Baltimore Orioles player Adam Jones knows why the MLB has not protested the national anthem like the NFL. The 31-year-old believes the whiteness of professional baseball puts Black players in a bad position for demonstrating because of their small representation.
“We already have two strikes against us already,” Jones told USA Today Sports. “So you might as well not kick yourself out of the game. In football, you can’t kick them out. You need those players. In baseball, they don’t need us.”
The newspaper points to statistics that back up Jones.
Black footballers make up 68 percent of NFL players. In the NBA, that number climbs to 74 percent. African-Americans only comprise 8 percent of baseball players in the MLB.
“Baseball is a white man’s sport,” Jones added.
The center fielder’s hesitation to participate in kneeling during the national anthem does not mean he opposes Colin Kaepernick’s protest that began in August.
“Kaepernick is not disrespecting the military,” Jones said of the NFL player. “He’s not disrespecting people who they’re fighting. What he’s doing is showing that he doesn’t like the social injustice that the flag represents.”
Jones also pointed out the difference in ridicule Kaepernick received compared to his San Francisco 49ers teammate Bruce Miller. The team released Miller after he was arrested and charged with aggravated assault, elder abuse, battery and threats against a 70-year-old man and his 29-year-old son.
“Nobody’s talking about that. But they talk about Kaepernick doing something that he believes in,” Jones said. “People need to talk more about [Miller] than Kaepernick. He’s not receiving the ridicule and public torture that Kaepernick is facing. Is Kaepernick hurting me? No. Is he hurting random people out there? No. I support his decision.”
Jones has been an advocate of Black issues himself, regardless of the fact that he rose with his hand over his heart during Sunday’s Orioles game. According to the Baltimore Sun, the team nominated him for the Roberto Clemente Award this year. Additionally, he earned honors as the Marvin Miller Man of the Year and received the Babe Ruth Museum Community Service Award.

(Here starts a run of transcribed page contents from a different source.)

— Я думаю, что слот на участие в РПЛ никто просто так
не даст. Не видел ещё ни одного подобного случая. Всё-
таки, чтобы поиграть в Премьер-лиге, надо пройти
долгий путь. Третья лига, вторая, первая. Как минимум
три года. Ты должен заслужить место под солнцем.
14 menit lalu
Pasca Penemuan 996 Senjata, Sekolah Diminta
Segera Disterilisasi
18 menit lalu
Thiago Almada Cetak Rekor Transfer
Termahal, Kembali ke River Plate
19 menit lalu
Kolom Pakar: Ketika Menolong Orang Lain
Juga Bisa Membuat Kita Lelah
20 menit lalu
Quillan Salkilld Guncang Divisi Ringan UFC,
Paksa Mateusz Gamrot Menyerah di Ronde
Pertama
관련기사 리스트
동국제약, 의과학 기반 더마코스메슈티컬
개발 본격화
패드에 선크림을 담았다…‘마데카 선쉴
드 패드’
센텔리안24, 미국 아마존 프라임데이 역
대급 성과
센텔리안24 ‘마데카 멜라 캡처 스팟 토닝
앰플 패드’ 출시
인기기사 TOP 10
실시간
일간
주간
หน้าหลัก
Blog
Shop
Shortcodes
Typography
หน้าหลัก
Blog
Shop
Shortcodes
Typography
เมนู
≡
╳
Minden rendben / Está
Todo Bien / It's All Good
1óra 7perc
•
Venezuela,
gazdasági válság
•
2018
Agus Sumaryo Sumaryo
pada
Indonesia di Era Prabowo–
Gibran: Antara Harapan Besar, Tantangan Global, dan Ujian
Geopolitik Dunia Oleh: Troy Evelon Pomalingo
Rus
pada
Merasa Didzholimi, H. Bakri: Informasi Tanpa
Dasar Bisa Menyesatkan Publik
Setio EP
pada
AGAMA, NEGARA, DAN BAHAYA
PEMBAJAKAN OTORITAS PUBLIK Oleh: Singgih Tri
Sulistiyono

All were earned thanks to his charity work with African-American youth.
Regardless of his achievements and charity to the Black community, Jones knows most sports fans want athletes to focus on the game only.
“The outside world doesn’t really respect athletes,” Jones told USA Today Sports. “Unless they talk about what they want them to talk about. Society doesn’t think we deserve the right to have an opinion on social issues.”